» **RECORD EXCERPTS**:
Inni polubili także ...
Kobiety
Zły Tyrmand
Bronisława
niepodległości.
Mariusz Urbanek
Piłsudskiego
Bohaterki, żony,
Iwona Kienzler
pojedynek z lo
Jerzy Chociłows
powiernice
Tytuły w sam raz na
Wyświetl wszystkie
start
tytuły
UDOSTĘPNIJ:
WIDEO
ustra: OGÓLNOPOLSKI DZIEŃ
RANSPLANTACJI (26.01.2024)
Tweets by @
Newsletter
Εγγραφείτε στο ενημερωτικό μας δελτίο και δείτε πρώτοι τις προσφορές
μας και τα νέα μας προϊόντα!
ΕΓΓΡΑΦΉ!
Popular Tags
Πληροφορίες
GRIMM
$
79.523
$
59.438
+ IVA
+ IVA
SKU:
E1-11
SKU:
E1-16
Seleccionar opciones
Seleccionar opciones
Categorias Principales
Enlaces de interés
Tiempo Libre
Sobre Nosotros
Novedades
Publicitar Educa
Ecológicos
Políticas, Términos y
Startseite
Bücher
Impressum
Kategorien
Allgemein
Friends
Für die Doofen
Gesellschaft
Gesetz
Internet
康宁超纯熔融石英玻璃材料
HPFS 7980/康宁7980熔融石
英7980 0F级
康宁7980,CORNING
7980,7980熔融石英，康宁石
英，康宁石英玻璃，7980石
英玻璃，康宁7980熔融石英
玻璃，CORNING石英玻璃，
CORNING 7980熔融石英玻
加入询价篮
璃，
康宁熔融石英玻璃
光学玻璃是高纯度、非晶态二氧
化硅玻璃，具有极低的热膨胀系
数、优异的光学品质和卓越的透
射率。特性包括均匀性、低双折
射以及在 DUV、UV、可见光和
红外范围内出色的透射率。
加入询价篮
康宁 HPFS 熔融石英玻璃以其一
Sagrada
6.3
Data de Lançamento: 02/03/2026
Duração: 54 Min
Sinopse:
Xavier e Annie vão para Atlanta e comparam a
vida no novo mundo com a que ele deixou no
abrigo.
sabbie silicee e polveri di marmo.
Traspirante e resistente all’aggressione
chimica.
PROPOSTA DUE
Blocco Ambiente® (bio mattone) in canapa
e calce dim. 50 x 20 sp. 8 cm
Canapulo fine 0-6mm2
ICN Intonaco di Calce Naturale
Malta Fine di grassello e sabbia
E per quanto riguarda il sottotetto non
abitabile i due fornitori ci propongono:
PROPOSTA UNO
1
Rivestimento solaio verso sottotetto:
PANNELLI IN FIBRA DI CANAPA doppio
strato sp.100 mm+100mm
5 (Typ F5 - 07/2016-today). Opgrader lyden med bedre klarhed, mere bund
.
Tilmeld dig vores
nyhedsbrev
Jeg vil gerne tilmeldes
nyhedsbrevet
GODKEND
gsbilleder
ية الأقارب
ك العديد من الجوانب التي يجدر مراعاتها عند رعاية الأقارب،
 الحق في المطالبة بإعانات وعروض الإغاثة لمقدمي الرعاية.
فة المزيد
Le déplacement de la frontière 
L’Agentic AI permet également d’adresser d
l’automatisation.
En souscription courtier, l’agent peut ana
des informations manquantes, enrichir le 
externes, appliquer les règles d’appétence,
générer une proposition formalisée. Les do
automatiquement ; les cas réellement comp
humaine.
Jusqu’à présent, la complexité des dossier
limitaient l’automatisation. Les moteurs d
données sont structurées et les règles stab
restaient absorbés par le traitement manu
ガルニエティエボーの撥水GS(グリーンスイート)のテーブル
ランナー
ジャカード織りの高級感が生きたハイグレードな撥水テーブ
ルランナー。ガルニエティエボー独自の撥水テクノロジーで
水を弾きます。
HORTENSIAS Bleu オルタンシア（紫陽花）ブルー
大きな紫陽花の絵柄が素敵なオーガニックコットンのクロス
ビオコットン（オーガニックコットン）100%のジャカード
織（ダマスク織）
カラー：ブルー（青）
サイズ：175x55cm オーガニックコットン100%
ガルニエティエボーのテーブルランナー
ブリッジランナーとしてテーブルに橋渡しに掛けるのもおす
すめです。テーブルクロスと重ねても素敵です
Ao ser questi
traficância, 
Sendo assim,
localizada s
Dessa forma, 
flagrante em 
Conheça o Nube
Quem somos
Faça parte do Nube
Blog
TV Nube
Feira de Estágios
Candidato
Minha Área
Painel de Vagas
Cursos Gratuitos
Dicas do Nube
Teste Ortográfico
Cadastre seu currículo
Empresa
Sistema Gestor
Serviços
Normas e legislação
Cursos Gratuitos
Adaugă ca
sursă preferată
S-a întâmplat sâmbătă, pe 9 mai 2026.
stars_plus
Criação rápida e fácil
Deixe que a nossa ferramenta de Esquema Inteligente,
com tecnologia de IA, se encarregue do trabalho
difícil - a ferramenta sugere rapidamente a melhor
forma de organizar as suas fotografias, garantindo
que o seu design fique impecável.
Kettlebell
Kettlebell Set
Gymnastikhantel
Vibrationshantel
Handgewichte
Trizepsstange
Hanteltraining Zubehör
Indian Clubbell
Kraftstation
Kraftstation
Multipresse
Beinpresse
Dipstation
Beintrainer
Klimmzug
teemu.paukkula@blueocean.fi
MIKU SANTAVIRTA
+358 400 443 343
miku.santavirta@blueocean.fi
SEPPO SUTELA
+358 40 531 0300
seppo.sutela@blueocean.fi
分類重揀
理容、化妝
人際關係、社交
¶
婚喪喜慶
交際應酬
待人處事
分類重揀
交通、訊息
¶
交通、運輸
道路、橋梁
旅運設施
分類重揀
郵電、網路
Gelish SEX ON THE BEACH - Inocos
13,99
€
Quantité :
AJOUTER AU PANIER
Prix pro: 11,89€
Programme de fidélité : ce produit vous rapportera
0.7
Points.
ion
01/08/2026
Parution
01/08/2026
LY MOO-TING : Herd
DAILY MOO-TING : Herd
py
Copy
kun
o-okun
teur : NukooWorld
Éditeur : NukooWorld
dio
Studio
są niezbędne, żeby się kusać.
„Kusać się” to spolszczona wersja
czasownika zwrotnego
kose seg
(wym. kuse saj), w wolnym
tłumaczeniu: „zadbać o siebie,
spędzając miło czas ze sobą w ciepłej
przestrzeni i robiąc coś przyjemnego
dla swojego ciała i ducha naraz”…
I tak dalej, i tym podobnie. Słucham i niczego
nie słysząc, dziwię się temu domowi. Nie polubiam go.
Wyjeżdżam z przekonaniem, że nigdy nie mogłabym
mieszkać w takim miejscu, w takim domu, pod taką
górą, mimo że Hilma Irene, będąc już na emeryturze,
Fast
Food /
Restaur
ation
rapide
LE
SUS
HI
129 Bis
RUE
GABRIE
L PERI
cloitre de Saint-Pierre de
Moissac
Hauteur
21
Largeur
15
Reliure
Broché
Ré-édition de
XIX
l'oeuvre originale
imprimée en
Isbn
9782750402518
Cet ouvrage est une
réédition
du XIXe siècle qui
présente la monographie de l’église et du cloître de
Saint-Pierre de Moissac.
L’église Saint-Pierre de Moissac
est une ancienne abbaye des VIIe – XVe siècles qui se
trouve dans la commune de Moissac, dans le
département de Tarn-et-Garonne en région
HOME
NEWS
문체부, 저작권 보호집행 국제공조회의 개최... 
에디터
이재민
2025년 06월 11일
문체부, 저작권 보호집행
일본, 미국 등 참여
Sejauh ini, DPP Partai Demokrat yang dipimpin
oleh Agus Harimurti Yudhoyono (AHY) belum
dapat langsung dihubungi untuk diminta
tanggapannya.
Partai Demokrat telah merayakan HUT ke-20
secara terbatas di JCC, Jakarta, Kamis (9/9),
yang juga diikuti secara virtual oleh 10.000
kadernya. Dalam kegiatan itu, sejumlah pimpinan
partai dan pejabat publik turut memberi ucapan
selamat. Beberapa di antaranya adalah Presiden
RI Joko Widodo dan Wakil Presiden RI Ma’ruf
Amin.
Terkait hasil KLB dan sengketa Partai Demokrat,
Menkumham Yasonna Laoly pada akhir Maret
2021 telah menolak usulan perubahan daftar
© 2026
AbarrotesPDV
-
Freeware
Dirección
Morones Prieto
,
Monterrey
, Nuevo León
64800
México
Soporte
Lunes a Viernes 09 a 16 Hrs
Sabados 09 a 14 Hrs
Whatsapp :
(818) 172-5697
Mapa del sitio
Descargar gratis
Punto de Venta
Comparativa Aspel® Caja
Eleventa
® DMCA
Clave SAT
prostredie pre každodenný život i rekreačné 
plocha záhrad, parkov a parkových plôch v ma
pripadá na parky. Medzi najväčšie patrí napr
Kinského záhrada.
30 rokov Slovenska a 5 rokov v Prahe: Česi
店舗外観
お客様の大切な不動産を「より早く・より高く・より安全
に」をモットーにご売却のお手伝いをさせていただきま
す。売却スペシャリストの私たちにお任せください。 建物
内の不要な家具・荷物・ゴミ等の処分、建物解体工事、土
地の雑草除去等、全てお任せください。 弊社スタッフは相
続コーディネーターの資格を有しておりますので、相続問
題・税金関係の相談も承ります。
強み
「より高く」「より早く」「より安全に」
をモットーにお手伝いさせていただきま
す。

» **TRY IT**: For the material, state how many lines include the string "Moissac"; the answer is that number alone.

» **EXERCISE RESPONSE**: 4